Sometimes – most of the time – I don’t sleep at night. And when I want to lay down, I don’t want do it in Our Bed.
I will turn from one side, turn to the other. My leg, sometimes, won’t stop kicking in its atavistic beat into the sheets. And I don’t want to wake her up. She has far more important things to do during her day than I do.
In fact, she helps people.
She makes sure patients get medicine.
Talk with them about their COVID-19 test results, and what to do if the test is POSITIVE. She is a busy lady. A lady that needs her sleep. A lady that should not have to deal with a much larger, thrashing body beside her in bed.
Something that has amazed me about my time going to sleep now as compared to the past: my mind is no longer racing the thoughts of what I do not have, and what I need & desire.
Could it be I HAVE everything that I thought I wanted? Surely not. But it is starting to feel that way. I have everything I NEED. That is covered. And she made sure I was taken care of by the second night we were together.
Am I being spoiled?
Of course I am.
And I am trying to get used to the whole idea that I don’t have to worry so much anymore. To not have to worry about food & a home & commitment is something that should be slipped into softly.
She is in the bed, now. Dreaming the dream of dreams, I hope. Smelling warm & clean & lady-like. Because that is what she is: A Special Southern Lady.

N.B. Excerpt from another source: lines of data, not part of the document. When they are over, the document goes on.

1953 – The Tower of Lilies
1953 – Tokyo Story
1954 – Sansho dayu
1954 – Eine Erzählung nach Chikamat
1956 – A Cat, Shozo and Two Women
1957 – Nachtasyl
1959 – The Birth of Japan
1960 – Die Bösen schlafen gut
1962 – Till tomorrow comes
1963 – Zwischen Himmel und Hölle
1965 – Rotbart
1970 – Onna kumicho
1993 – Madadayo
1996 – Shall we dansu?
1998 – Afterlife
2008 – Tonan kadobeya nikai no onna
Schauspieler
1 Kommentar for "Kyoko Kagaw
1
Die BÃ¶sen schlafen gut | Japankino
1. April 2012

One that helps people, is compassionate, loving of animals (I think her BIG secret is loving the dogs more than she loves people.)
And she came for me.
Drove all the way to the terrible side of East Cleveland to retrieve me.

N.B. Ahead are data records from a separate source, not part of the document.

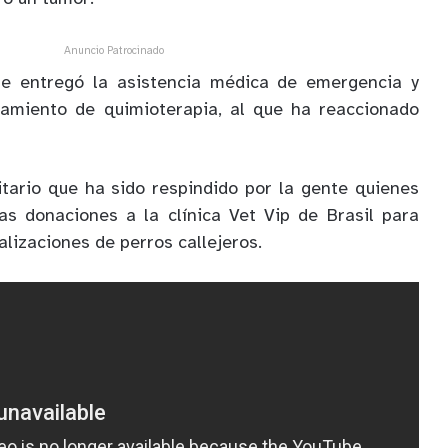
Anuncio Patrocinado
a le entregó la asistencia médica de emergencia y
amiento de quimioterapia, al que ha reaccionado
tario que ha sido respindido por la gente quienes
as donaciones a la clínica Vet Vip de Brasil para
lizaciones de perros callejeros.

Why did she do such a self-indulgent, dangerous thing? Well, because she WANTED to, that’s why. Because she wanted me out of Cleveland, and be by her side. She wanted help with the farm (which I am gladly doing) she wanted companionship.
Why not give it to her?
But, no matter how hard I try, I need MY time in the DARK. My time writing on this blog has become very important.
Hell, I am writing again. I’m writing in a way – in a fashion – I am not used to… but have come to terms that this is how I should write.
And that is something I do better at while the world is asleep; while the dogs are snoring in the bed with My Lady & all feels safe & good in the house.